Veteran Pollster Announces She’s Moving on to ‘Other Ventures’ Following Backlash to Disastrous Iowa Poll


Hosts of “The View,” MSNBC, and CNN jumped on the results of a Des Moines Register poll that found Democratic nominee and Vice President Kamala Harris leading Donald Trump by three points in Iowa.

J. Ann Selzer, veteran pollster, announced she was done with election polling and would be moving on to “other ventures” after her pre-election Iowa poll inaccurately showed Vice President Kamala Harris leading now President-elect Donald Trump in the state he had won easily in 2016 and 2020.

“Over a year ago, I advised the Register I would not renew when my 2024 contract expired with the latest election poll as I transition to other ventures and opportunities,” said Selzer in a Sunday op-ed in the Des Moines Register.

“Would I have liked to make this announcement after a final poll aligned with Election Day results? Of course. It’s ironic that it’s just the opposite. I am proud of the work I’ve done for the Register, the Detroit Free Press, the Indianapolis Star, Bloomberg News, and other public and private organizations interested in elections. They were great clients and were happy with my work,” Selzer continued.

A Des Moines Register/Mediacom Iowa poll published on November 2 found Harris leading Trump in Iowa 47% to 44%. This was a seven-point shift from September Iowa polling, which found Trump with a four-point advantage over Harris.

In the prior two elections, Trump won the state handily by a substantial margin, defeating Hillary Clinton by 9.4 percentage points in 2016 and Joe Biden by 8.2 percentage points in 2020.

“It’s hard for anybody to say they saw this coming,” said Selzer to the Des Moines Register at the time of Harris’ lead. “She has clearly leaped into a leading position.”

Selzer4 admitted in her op-ed on November 17 that the results were indeed “shocking,” but her “findings looked good,” and her history of accuracy over 30 years of polling may have “made the outlier position too comfortable.”

“Polling is a science of estimation, and science has a way of periodically humbling the scientist. So, I’m humbled, yet always willing to learn from unexpected findings,” wrote Selzer, thanking family and friends who have supported her amidst critics who questioned her “integrity.”

Selzer’s polling set off a media firestorm

Selzer’s polling set off a media firestorm in the last stretch of the 2024 election. Pundits on ABC’s “The View,” MSNBC, and CNN all celebrated the forecast as a sign of a wider shift in the Midwestern states to Harris.

“If this is accurate, and if anybody is accurate, it’s likely to be Ann Selzer in the Iowa poll. If this is accurate, it implies that Harris might be winning Iowa,” gushed Rachel Maddow, MSNBC host.

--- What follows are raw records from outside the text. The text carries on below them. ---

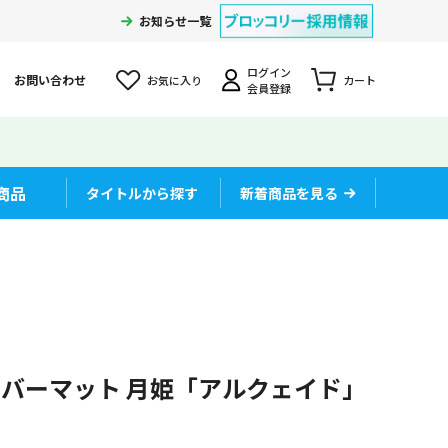
お知らせ一覧
ログイン
お問い合わせ
お気に入り
カート
会員登録
商品
タイトルから探す
新着商品を見る
バーマット 月姫「アルクェイド」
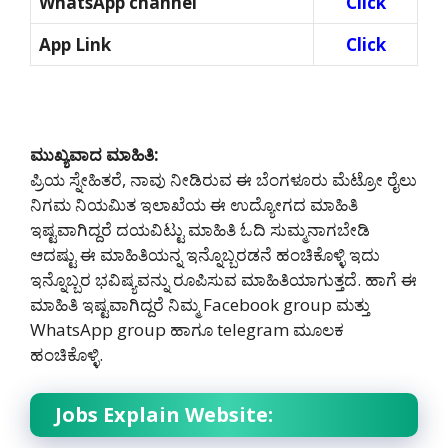
WhatsApp channel
Click
App Link
Click
ಮುಖ್ಯವಾದ ಮಾಹಿತಿ:
ಪ್ರಿಯ ಸ್ನೇಹಿತರೆ, ನಾವು ನೀಡಿರುವ ಈ ಬೆಂಗಳೂರು ಮೆಟ್ರೋ ರೈಲು
ನಿಗಮ ನಿಯಮಿತ ಇಲಾಖೆಯ ಈ ಉದ್ಯೋಗದ ಮಾಹಿತಿ
ಇಷ್ಟವಾಗಿದ್ದರೆ ದಯವಿಟ್ಟು ಮಾಹಿತಿ ಓದಿ ಸುಮ್ಮನಾಗಬೇಡಿ
ಆದಷ್ಟು ಈ ಮಾಹಿತಿಯನ್ನ ಇನ್ನೊಬ್ಬರಡನೆ ಹಂಚಿಕೊಳ್ಳಿ ಇದು
ಇನ್ನೊಬ್ಬರ ಭವಿಷ್ಯವನ್ನು ರೂಪಿಸುವ ಮಾಹಿತಿಯಾಗುತ್ತದೆ. ಹಾಗೆ ಈ
ಮಾಹಿತಿ ಇಷ್ಟವಾಗಿದ್ದರೆ ನಿಮ್ಮ Facebook group ಮತ್ತು
WhatsApp group ಹಾಗೂ telegram ಮೂಲಕ
ಹಂಚಿಕೊಳ್ಳಿ.
Jobs Explain Website:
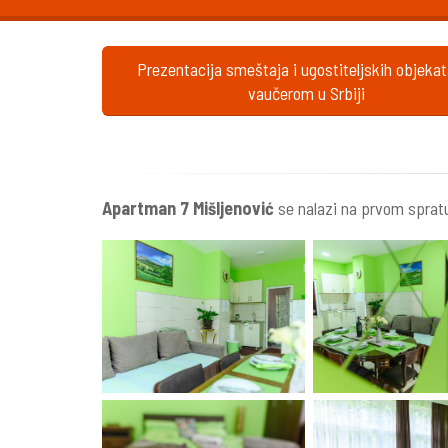
Prezentacija smeštaja i ugostiteljskih objeka
vaučerom u Srbiji
Apartman 7 Mišljenović
se nalazi na prvom spratu 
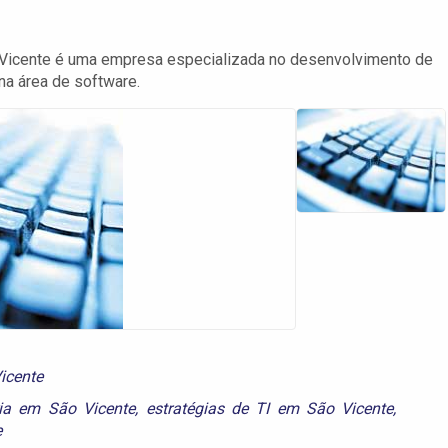
Vicente é uma empresa especializada no desenvolvimento de
na área de software.
icente
ria em São Vicente
,
estratégias de TI em São Vicente
,
e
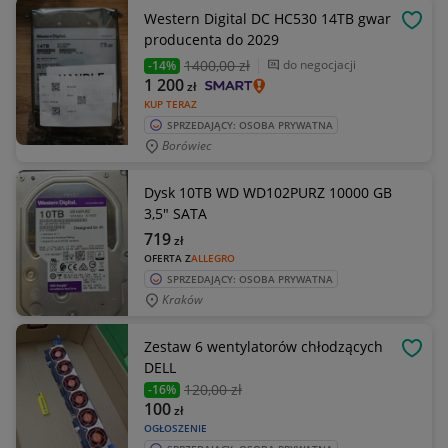
Western Digital DC HC530 14TB gwar
OBSE
producenta do 2029
1400
,00 zł
do negocjacji
-14%
1 200
zł
KUP TERAZ
SPRZEDAJĄCY: OSOBA PRYWATNA
Borówiec
Dysk 10TB WD WD102PURZ 10000 GB
3,5" SATA
719
zł
OFERTA Z
ALLEGRO
SPRZEDAJĄCY: OSOBA PRYWATNA
Kraków
Zestaw 6 wentylatorów chłodzących
OBSE
DELL
120
,00 zł
-16%
100
zł
OGŁOSZENIE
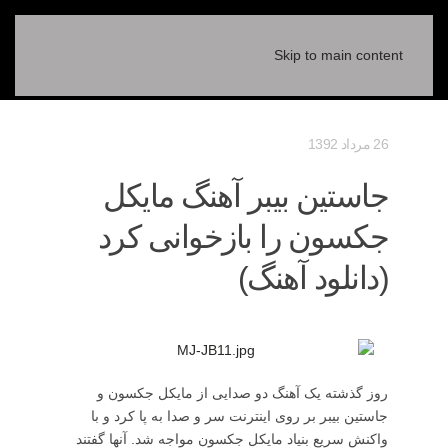
Skip to main content
26 مرداد 1392
جاستین بیبر آهنگ مایکل
جکسون را بازخوانی کرد
(دانلود آهنگ)
روز گذشته یک آهنگ دو صدایی از مایکل جکسون و
جاستین بیبر بر روی اینترنت سر و صدا به پا کرد و با
واکنش سریع بنیاد مایکل جکسون مواجه شد. آنها گفتند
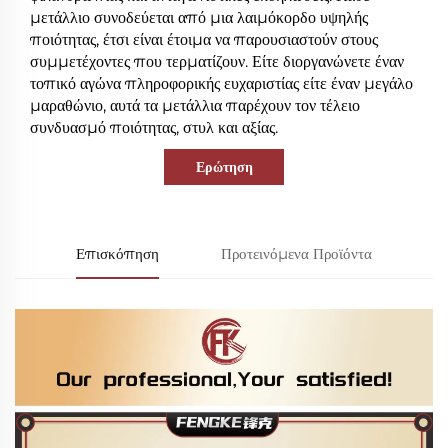
μετάλλιο συνοδεύεται από μια λαιμόκορδο υψηλής
ποιότητας, έτσι είναι έτοιμα να παρουσιαστούν στους
συμμετέχοντες που τερματίζουν. Είτε διοργανώνετε έναν
τοπικό αγώνα πληροφορικής ευχαριστίας είτε έναν μεγάλο
μαραθώνιο, αυτά τα μετάλλια παρέχουν τον τέλειο
συνδυασμό ποιότητας, στυλ και αξίας.
Ερώτηση
Επισκόπηση
Προτεινόμενα Προϊόντα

President-elect Trump won Iowa for the third time after this election, defeating VP Harris by more than 14 percentage points.

In a Des Moines Register op-ed days after the election, Selzer said her team was reviewing the data and confessed she’d been blasted by with queries asking if she had “manipulated” the data to show the vice president with a false lead.

The pollster suggested her polling may have galvanized voters to support the president-elect.

“In response to a critique that I ‘manipulated’ the data, or had been paid (by some anonymous source, presumably on the Democratic side), or that I was exercising psyops or some sort of voter suppression: I told more than one news outlet that the findings from this last poll could actually energize and activate Republican voters who thought they would likely coast to victory. Maybe that’s what happened,” Selzer offered in her op-ed published November 7.

Social media commentators seized on the polling following the election and mocked her over it.

“It was shockingly wrong,” broadcaster and journalist Piers Morgan posted on X. Trump just crushed Kamala in Iowa. Ms. Selzer’s poll was a turkey of Biblical proportions.”

“Selzer is a disgrace,” posted Washington Free Beacon reporter Joe Simonson on X.